Another called the Cash Computer had plugged in price inserts with different gears on the backside. Some of the best-looking clock meter pumps were the two-meter Cash Recorder pumps, one for gallons and one for price. Everything changed in 1934 with the invention of the Computer meter, by the Wayne Pump Company.
Wayne licensed the Computer to the Veeder-Root Company who made the same basic unit into the 1980s.
The mid- 1930s also brought about big changes in the market and the future of many gas pump companies. With the offset of the depression around 1932, many small companies began to merge or just disappear. To illustrate the point, of the five St. Louis pump companies that were in business in 1925, all were gone by 1932. Four just disappeared, and only one merged with another company.

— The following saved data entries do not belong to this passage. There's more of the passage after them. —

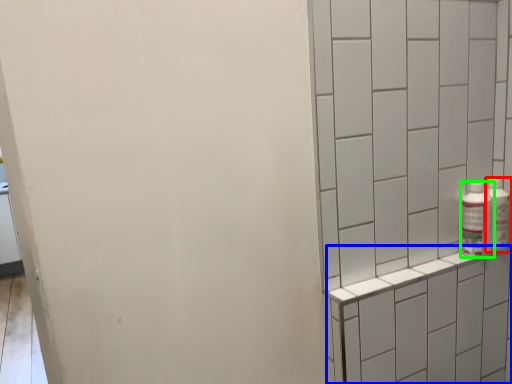 Question: Which object is positioned farthest from bottle (highlighted by a red box)? Select from shelf (highlighted by a blue box) and bottle (highlighted by a green box).

Choices:
 (A) shelf
 (B) bottle

Answer: (A) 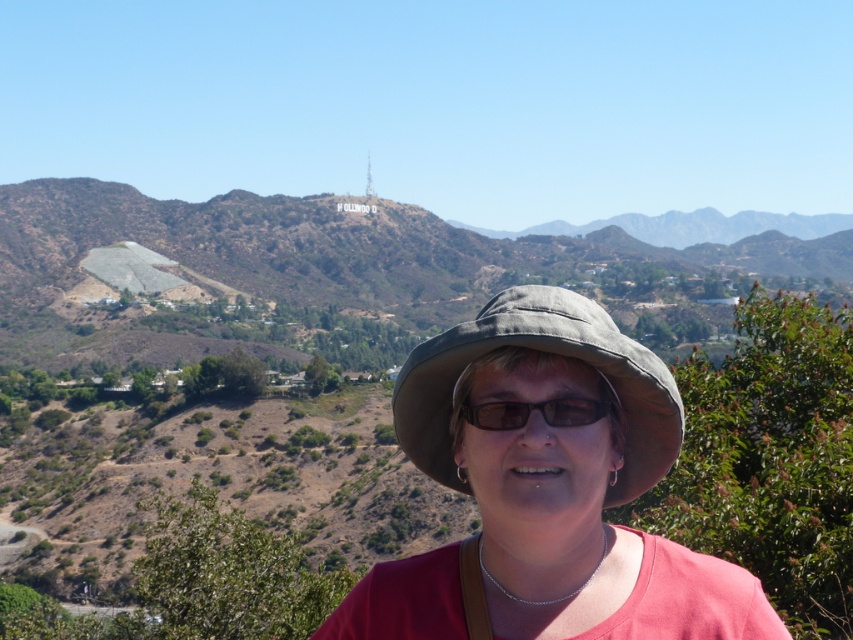 You are a photographer trying to capture the Hollywood sign in the background while ensuring the person in the foreground is visible. Which object in the scene, the green grassy hillside at upper center or the brown matte glasses at center, would you adjust your focus to include more in the photo?

The green grassy hillside at upper center is bigger than the brown matte glasses at center, so adjusting focus to include more of the green grassy hillside at upper center would naturally draw attention to the larger element in the scene.

You are standing at the base of the hill and want to take a photo of the Hollywood sign located on the green grassy hillside at upper center. If your camera has a maximum zoom range of 100 meters, will you be able to capture the Hollywood sign clearly in your photo?

The green grassy hillside at upper center is 313.18 meters away from the viewer. Since the camera can only zoom up to 100 meters, it will not be sufficient to capture the Hollywood sign clearly from this distance. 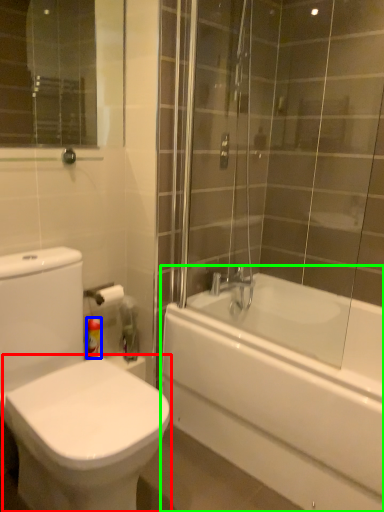 Question: Which is farther away from bidet (highlighted by a red box)? toiletry (highlighted by a blue box) or bathtub (highlighted by a green box)?

Choices:
 (A) toiletry
 (B) bathtub

Answer: (B) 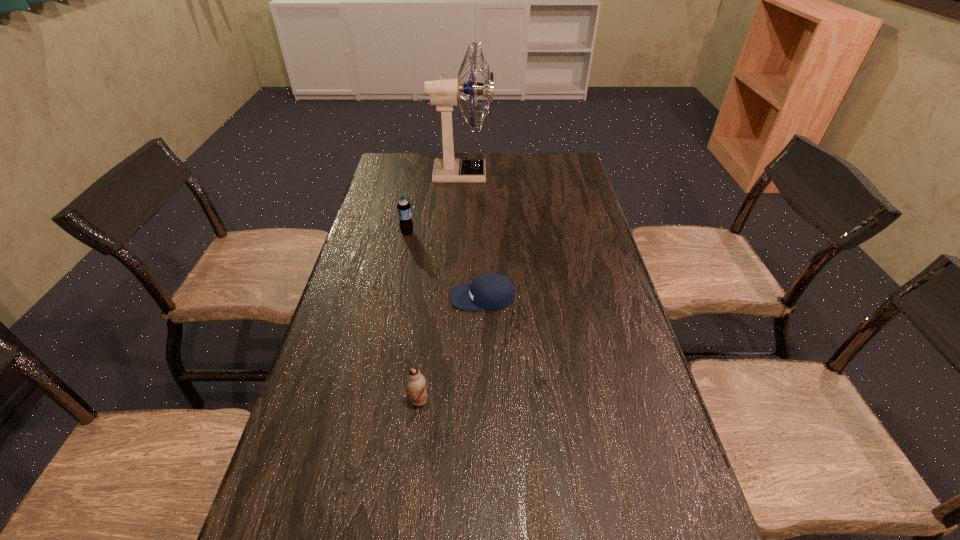 Locate an element on the screen. free space located on the right of the nearest object is located at coordinates (492, 401).

You are a GUI agent. You are given a task and a screenshot of the screen. Output one action in this format:
    pyautogui.click(x=<x>, y=<y>)
    Task: Click on the free space located 0.210m on the front-facing side of the baseball cap
    The width and height of the screenshot is (960, 540).
    Given the screenshot: What is the action you would take?
    pyautogui.click(x=372, y=298)

This screenshot has height=540, width=960. Find the location of `vacant space situated on the front-facing side of the baseball cap`. vacant space situated on the front-facing side of the baseball cap is located at coordinates [395, 298].

Identify the location of vacant space located 0.300m on the front-facing side of the baseball cap. (339, 298).

Identify the location of object present at the far edge. (445, 93).

Where is `object at the left edge`? This screenshot has width=960, height=540. object at the left edge is located at coordinates (404, 208).

Where is `vacant space at the left edge of the desktop`? The height and width of the screenshot is (540, 960). vacant space at the left edge of the desktop is located at coordinates (396, 217).

Where is `free spot at the right edge of the desktop`? The width and height of the screenshot is (960, 540). free spot at the right edge of the desktop is located at coordinates (602, 394).

In the image, there is a desktop. At what (x,y) coordinates should I click in order to perform the action: click on free space at the far left corner. Please return your answer as a coordinate pair (x, y). The height and width of the screenshot is (540, 960). Looking at the image, I should click on (382, 164).

In the image, there is a desktop. In order to click on vacant space at the far right corner in this screenshot , I will do `click(563, 166)`. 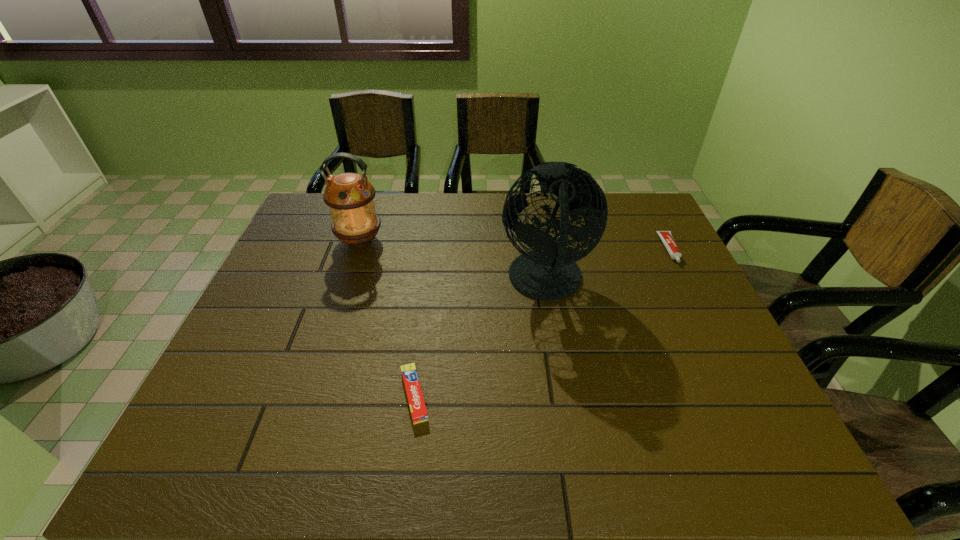 This screenshot has width=960, height=540. In the image, there is a desktop. Identify the location of free space at the left edge. (318, 239).

Where is `blank space at the right edge`? blank space at the right edge is located at coordinates (634, 253).

Where is `free space at the far left corner of the desktop`? This screenshot has height=540, width=960. free space at the far left corner of the desktop is located at coordinates (321, 196).

The width and height of the screenshot is (960, 540). In the image, there is a desktop. Identify the location of vacant space at the far right corner. (618, 225).

Where is `blank area at the near right corner`? The height and width of the screenshot is (540, 960). blank area at the near right corner is located at coordinates (744, 451).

By late 1930s, all the remaining companies were using the computer. A few tried to invent their own version of the computer, but because of patent infringements, they were all stopped by Veeder-Root. Pumps also became much more streamlined, with flat doors and flat sides.
During World War II, the U.S. Government limited production of gas pumps because of the need for metal and a permit was necessary to purchase one.
When the war ended, the pump companies pulled out the dies of the last pumps they made during the late 1930s and early 1940s and again started production. Wayne even made their visible pump for one more year.
Engineers were put to work designing pumps more in line with the late 1940. Cars were being lowered and it was hard to see the spinning numbers on the old tall pumps. In 1947 and 1948 every company in the pump business introduced a low-profile pump. Some collectors call these pumps 50s style pumps but most were introduced in the 1940s.
In the late 1950s, stainless steel and remote pumps were in fashion. Pumps were again lowered in height with the introduction of a 48” pump and were made with more stainless and less painted surfaces. Oil companies were opening large stations and the remote operated pump was being used.
The 1950s also saw the closing of three more large gas pump companies, Martin & Schwartz, National, and the Dayton Pump Company.
The biggest innovation of the 1960s was the blend pump. Wayne introduced the pumps and Sunoco was first to use them and then almost every pump company came out with a blend pump and many oil companies used them.